Although some tourists visited the region to party in crowded areas, others reportedly visited the lake as a socially distanced getaway opportunity—renting condos and homes for a few nights, ultimately causing a boom in tourism during the summer season.

Russell Burdette, the owner of Your Lake Vacation, which rents out over 100 vacation homes and private condos in the area, confirmed to Newsweek that the governor's reopening plan at the start of May in addition to the Memorial Day publicity resulted in people canceling bigger vacations in favor of a lake getaway.

Burdette said that 2019 was previously the company's best year, but now they're up 33 percent over that figure. Just the month of July was better than their entire year in 2009.

The three lake-area counties—Camden, Miller and Morgan—all reported low coronavirus numbers by late May, with fewer than 55 total cases. However, these figures did not reflect the number of tourists who tested positive for the virus once they returned.

Missouri pool party
In these screen grabs from videos uploaded to social media, people are seen partying at a pool by the Lake of the Ozark in Osage Beach, Missouri on May 23. While this was a national embarrassment at the time, Lake Ozark Mayor Gerry Murawski credits the publicity for an uptick in tourism. Twitter/Screenshot

According to COVID-19 numbers published on Tuesday, the three counties currently have a total of 1,623 cases and 12 deaths, with approximately 240 active cases around the tri-county area. There is no mask mandate in place for the lake region.
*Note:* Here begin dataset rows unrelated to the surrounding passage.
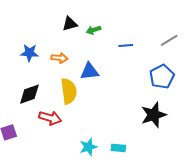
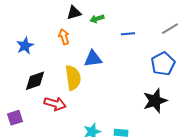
blue star: (29, 53) -> (25, 46), moved, turned -30
orange arrow: (59, 58) -> (64, 37), moved, turned -112

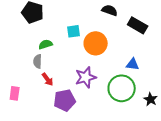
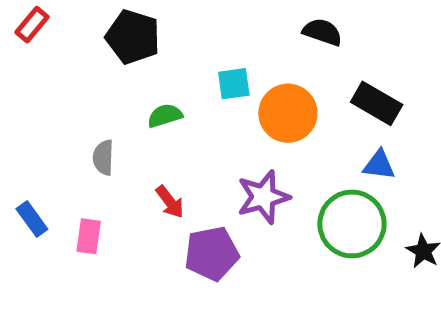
black rectangle: (138, 25) -> (377, 103), moved
gray semicircle: (38, 61) -> (103, 158), moved

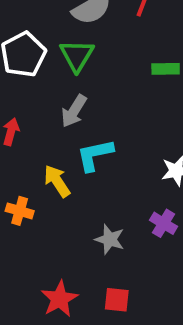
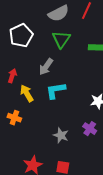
green triangle: (77, 56) -> (61, 39), moved
yellow arrow: (57, 181) -> (27, 93), moved

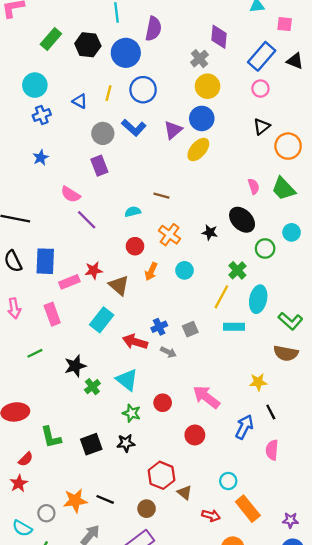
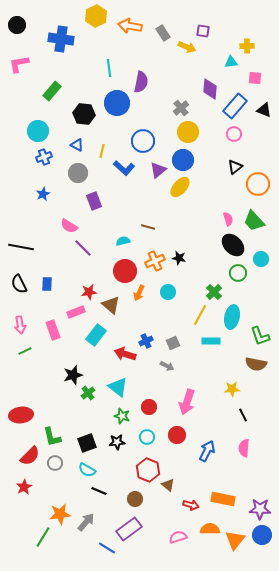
purple diamond: (219, 37) -> (210, 89), moved
black hexagon: (88, 45) -> (84, 114), moved
blue circle: (143, 90) -> (143, 141), moved
yellow line: (109, 93) -> (102, 151), moved
gray circle: (103, 133) -> (78, 173), moved
black ellipse: (242, 220) -> (233, 245), moved
black star: (210, 232) -> (179, 258), moved
orange cross: (170, 235) -> (155, 261), turned 30
red circle: (135, 246) -> (125, 271), size x1.5
blue rectangle: (45, 261) -> (47, 284), size x0.6
pink rectangle: (69, 282) -> (76, 312), moved
green L-shape: (290, 321) -> (260, 336), turned 30
gray arrow: (168, 352) -> (167, 366), moved
green line: (35, 353) -> (25, 351), moved
pink arrow: (206, 397) -> (187, 402), turned -110
blue arrow: (244, 427) -> (207, 451), moved
red semicircle: (26, 459) -> (30, 456), size x1.5
cyan circle: (228, 481) -> (147, 437), moved
red star: (19, 483) -> (24, 487), moved
orange star: (75, 501) -> (60, 514), moved
orange rectangle: (248, 509) -> (223, 499), turned -40
gray circle: (46, 513) -> (55, 463), moved
purple star: (290, 520) -> (260, 509), size x1.5
cyan semicircle: (22, 528) -> (87, 470), moved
The Star reported that, while tourism during the summer season falls off shortly after Labor Day, local businesses are noticing that the season is lasting longer, causing more sales and greater demand.

This past weekend, tens of thousands of motorcycle enthusiasts—many of whom were not wearing masks—gathered at the Lake of the Ozarks for an annual five-day Bikefest event, packing into local bars like Marty Byrde's Bar & Grill and Blondies Burger Bar on the Bagnell Dam Strip.

Murawski said that he was not sure how many people would actually show up to the event.

"This year, I don't know what to expect. There's nothing that's the same," he told the Star. "But this is our last event of the year, and I keep thinking, Let's just get through this, and then we can quite frankly go to sleep for a few months."

The lake area completely shut down in March and April due to coronavirus concerns. In May, restaurants began opening back up with limited capacity and, after Memorial Day weekend, tourism reportedly started to boom. The reservation cancellations that resulted from the negative press were quickly replaced by new reservations. People intrigued by the location were lured in for weekend getaways, and it's continued well into this month.

"The threat we were in back in April, we somehow escaped that," Murawski told the Star. "Most businesses down here, this is an all-time record for them.

"And if you consider the first four months of this year were virtually nothing, that's amazing," he added.

But as many local businesses and vacation rental owners in Lake Ozark have seen a large increase in sales and demand, Missouri's total coronavirus numbers continue to rise. As of Wednesday, the state has a total of 115,366 confirmed cases, with 1,059 confirmed in the past 24 hours. Deaths attributed to COVID-19 is currently 1,864.

Newsweek has reached out to the city of Lake Ozark mayor's office for comment but did not hear back in time for publication.